# Task goal
Each record that follows goes into your reply unchanged; the pictures do not.

[[ Records for the exercise, beginning ]]

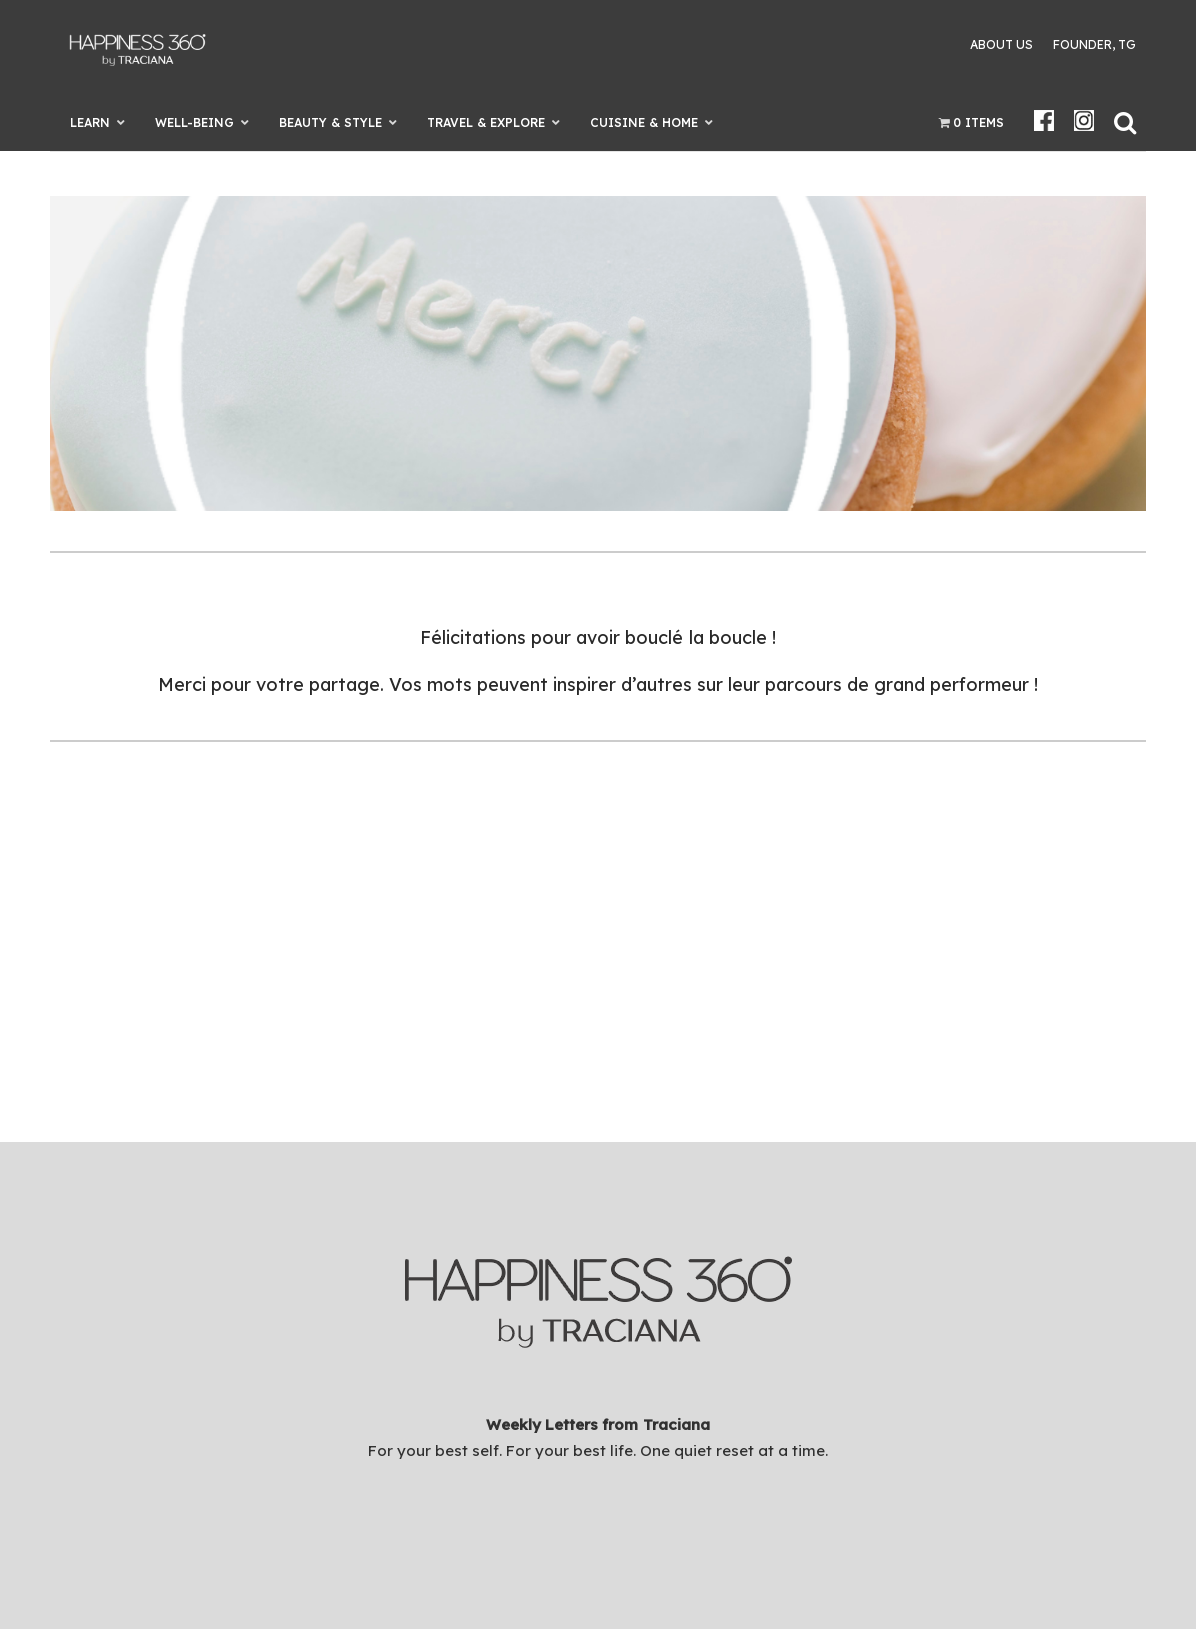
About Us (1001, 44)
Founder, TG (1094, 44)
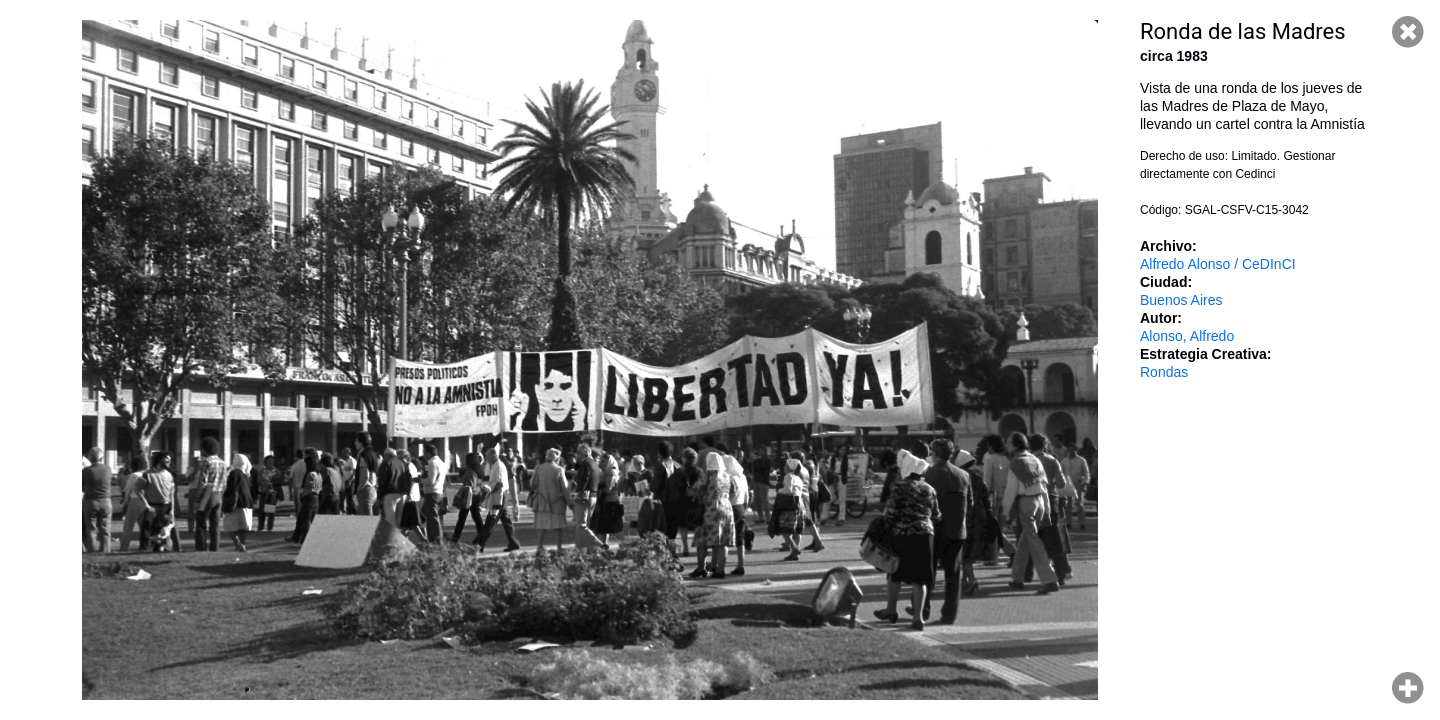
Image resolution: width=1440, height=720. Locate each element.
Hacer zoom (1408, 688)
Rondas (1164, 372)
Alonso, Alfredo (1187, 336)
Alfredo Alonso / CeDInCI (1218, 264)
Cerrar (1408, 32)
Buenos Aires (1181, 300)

[[ Records for the exercise, end ]]

# Answer to this task
About Us (1001, 44)
Founder, TG (1094, 44)
Image resolution: width=1440, height=720. Locate each element.
Hacer zoom (1408, 688)
Rondas (1164, 372)
Alonso, Alfredo (1187, 336)
Alfredo Alonso / CeDInCI (1218, 264)
Cerrar (1408, 32)
Buenos Aires (1181, 300)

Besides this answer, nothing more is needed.